E091: Partial Euler products on the critical line

E091 hero

E091: Partial Euler products on the critical line

Tags: analysis, quantitative-exploration, visualization, riemann-zeta, dirichlet-series, numerics

Highlights

  • Focused numeric experiment with a single main figure.

  • Parameters saved to params.json for reproducibility.

  • Defaults are chosen, so the experiment remains feasible for the CI “slow” suite.

What is computed

  • Compare (\zeta(1/2+it)) to partial Euler products (\prod_{p\le P} (1-p^{-s})^{-1}) at a fixed t while increasing the prime cutoff P.

  • Plot the mismatch to illustrate non-convergence on the critical line.

Notes

  • The Euler product is only convergent for (\Re(s)>1); this experiment visualizes the failure mode at (\Re(s)=1/2).

Published run snapshot

If this experiment is included in the docs gallery, include the published snapshot (report + params).

We compare zeta(1/2 + i t) (t=10.0) to partial Euler products truncated at primes <= p_max.

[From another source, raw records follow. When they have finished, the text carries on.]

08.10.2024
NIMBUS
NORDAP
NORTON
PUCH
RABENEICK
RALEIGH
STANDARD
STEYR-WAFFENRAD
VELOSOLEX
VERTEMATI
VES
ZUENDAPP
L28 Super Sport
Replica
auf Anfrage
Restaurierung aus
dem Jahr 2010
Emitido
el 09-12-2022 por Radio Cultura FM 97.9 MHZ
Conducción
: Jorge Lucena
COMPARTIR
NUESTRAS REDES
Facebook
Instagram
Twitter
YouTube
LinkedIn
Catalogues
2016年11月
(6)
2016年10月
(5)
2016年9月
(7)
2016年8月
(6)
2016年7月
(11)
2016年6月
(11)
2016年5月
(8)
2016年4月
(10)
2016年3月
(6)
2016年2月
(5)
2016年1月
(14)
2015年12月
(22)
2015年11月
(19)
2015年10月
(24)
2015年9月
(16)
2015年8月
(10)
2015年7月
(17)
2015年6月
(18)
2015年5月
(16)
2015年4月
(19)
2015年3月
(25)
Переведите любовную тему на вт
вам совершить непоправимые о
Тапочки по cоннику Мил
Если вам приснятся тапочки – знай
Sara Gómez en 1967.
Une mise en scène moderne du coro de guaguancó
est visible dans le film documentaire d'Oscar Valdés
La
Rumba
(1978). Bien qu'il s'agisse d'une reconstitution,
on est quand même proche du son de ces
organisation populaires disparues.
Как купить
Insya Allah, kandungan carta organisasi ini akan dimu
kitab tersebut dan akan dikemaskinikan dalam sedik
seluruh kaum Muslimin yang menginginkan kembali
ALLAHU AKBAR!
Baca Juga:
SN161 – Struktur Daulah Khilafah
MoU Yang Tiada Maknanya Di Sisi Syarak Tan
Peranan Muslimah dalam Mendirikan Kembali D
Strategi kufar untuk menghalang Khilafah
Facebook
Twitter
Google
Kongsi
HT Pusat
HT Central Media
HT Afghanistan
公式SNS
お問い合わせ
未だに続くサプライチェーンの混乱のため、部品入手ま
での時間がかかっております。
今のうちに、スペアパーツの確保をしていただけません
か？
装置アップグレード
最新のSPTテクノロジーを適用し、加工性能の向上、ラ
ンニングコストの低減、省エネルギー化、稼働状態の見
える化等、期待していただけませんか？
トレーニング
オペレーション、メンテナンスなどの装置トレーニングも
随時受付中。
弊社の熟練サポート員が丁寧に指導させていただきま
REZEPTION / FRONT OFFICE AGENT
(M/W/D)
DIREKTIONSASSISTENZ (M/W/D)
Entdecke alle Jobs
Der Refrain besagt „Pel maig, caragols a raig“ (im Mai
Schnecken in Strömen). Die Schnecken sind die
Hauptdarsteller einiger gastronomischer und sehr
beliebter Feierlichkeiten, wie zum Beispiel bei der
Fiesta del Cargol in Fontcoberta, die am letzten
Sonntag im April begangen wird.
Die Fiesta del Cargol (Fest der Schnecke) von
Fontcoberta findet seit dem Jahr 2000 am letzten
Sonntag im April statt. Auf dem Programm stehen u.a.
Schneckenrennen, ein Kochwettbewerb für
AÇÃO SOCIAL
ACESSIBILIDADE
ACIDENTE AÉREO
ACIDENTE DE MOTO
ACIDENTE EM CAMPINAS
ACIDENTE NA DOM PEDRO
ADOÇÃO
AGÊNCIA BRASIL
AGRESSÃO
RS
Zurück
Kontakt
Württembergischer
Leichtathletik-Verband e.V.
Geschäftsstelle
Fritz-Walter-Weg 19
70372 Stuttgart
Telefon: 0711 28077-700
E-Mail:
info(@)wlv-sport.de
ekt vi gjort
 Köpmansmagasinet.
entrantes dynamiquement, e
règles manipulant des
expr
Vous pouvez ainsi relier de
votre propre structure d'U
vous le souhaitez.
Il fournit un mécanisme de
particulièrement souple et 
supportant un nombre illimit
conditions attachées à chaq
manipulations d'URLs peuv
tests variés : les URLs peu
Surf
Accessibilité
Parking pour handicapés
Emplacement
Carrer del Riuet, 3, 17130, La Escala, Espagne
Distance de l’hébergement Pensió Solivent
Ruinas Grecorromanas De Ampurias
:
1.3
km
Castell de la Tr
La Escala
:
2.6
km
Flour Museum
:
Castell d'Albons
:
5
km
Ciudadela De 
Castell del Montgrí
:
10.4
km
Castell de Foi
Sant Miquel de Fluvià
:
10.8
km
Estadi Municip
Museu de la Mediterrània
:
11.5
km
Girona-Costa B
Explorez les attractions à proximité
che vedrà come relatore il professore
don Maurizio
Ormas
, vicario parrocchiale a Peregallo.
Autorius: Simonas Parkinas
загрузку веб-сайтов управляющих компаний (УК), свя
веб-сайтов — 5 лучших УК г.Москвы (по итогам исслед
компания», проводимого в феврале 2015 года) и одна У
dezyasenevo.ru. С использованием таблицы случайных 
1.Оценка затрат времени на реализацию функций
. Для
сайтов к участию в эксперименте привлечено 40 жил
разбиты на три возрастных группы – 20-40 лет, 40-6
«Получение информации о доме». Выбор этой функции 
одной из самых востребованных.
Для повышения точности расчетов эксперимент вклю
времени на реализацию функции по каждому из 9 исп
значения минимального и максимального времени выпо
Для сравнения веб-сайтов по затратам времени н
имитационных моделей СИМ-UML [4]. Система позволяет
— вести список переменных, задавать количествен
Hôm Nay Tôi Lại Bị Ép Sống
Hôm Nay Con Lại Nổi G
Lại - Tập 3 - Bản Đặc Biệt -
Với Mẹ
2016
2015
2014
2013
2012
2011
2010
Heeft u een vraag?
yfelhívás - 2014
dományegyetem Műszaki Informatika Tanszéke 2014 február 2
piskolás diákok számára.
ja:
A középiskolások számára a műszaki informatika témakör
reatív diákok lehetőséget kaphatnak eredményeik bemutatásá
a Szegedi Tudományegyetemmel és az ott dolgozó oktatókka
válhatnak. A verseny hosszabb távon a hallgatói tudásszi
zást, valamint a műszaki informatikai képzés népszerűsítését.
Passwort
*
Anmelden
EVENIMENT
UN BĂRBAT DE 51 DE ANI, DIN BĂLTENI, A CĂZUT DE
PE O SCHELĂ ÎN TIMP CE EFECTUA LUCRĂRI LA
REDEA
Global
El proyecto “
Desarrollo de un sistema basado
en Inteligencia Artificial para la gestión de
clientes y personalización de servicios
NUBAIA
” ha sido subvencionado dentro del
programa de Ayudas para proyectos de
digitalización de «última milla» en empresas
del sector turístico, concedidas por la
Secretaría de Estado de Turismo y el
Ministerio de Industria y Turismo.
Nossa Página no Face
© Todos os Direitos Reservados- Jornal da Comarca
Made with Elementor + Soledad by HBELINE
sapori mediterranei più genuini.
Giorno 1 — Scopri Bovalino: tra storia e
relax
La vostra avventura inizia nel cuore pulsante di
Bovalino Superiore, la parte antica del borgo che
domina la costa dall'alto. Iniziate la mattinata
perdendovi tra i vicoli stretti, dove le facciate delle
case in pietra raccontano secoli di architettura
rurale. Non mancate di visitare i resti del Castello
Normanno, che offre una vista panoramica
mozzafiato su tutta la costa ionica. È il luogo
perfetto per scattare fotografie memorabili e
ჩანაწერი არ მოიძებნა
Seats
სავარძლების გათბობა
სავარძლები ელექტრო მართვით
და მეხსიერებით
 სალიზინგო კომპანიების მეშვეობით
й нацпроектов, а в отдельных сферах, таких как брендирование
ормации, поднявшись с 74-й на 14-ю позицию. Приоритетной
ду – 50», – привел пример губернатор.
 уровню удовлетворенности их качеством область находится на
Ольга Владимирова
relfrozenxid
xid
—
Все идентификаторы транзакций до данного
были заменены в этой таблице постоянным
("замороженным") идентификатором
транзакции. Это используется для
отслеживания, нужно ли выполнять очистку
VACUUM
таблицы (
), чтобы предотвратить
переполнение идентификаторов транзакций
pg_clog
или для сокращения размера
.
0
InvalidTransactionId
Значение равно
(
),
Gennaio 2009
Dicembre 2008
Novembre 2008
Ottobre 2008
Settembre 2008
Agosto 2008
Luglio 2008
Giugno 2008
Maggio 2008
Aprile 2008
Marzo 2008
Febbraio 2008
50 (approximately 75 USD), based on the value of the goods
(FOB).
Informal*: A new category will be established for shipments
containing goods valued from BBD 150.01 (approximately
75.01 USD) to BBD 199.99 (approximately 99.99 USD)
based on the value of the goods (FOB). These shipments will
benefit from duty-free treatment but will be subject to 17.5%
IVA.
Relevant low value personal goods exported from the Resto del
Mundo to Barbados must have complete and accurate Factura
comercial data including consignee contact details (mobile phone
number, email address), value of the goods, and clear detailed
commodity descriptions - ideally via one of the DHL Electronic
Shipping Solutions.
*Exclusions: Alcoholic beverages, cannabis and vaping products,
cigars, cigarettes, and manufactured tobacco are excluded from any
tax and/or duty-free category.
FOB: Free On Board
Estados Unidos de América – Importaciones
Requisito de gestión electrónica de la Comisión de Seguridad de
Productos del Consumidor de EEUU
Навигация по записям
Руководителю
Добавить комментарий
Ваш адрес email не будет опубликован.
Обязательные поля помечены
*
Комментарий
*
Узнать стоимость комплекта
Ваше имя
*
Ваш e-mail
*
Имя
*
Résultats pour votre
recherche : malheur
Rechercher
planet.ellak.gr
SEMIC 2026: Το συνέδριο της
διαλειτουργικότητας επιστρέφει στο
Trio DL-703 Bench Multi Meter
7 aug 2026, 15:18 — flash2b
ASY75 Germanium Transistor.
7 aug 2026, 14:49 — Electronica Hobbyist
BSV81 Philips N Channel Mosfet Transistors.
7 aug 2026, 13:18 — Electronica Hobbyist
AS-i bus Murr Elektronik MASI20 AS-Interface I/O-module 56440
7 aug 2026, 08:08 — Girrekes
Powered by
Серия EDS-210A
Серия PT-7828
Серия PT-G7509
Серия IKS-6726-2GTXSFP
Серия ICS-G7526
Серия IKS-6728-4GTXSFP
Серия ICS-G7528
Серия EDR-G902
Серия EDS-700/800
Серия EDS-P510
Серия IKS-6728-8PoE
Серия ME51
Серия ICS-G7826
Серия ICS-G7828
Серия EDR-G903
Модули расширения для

The Euler product does not converge on the critical line, so the partial products do not stabilize as p_max grows (in contrast to the Re(s) > 1 case).

params.json (snapshot)
{
  "mp_dps": 70,
  "prime_cutoffs": [
    10,
    30,
    100,
    300,
    1000,
    3000,
    10000
  ],
  "t": 10.0
}

References

  • See the zeta / Dirichlet-series references in refs.bib.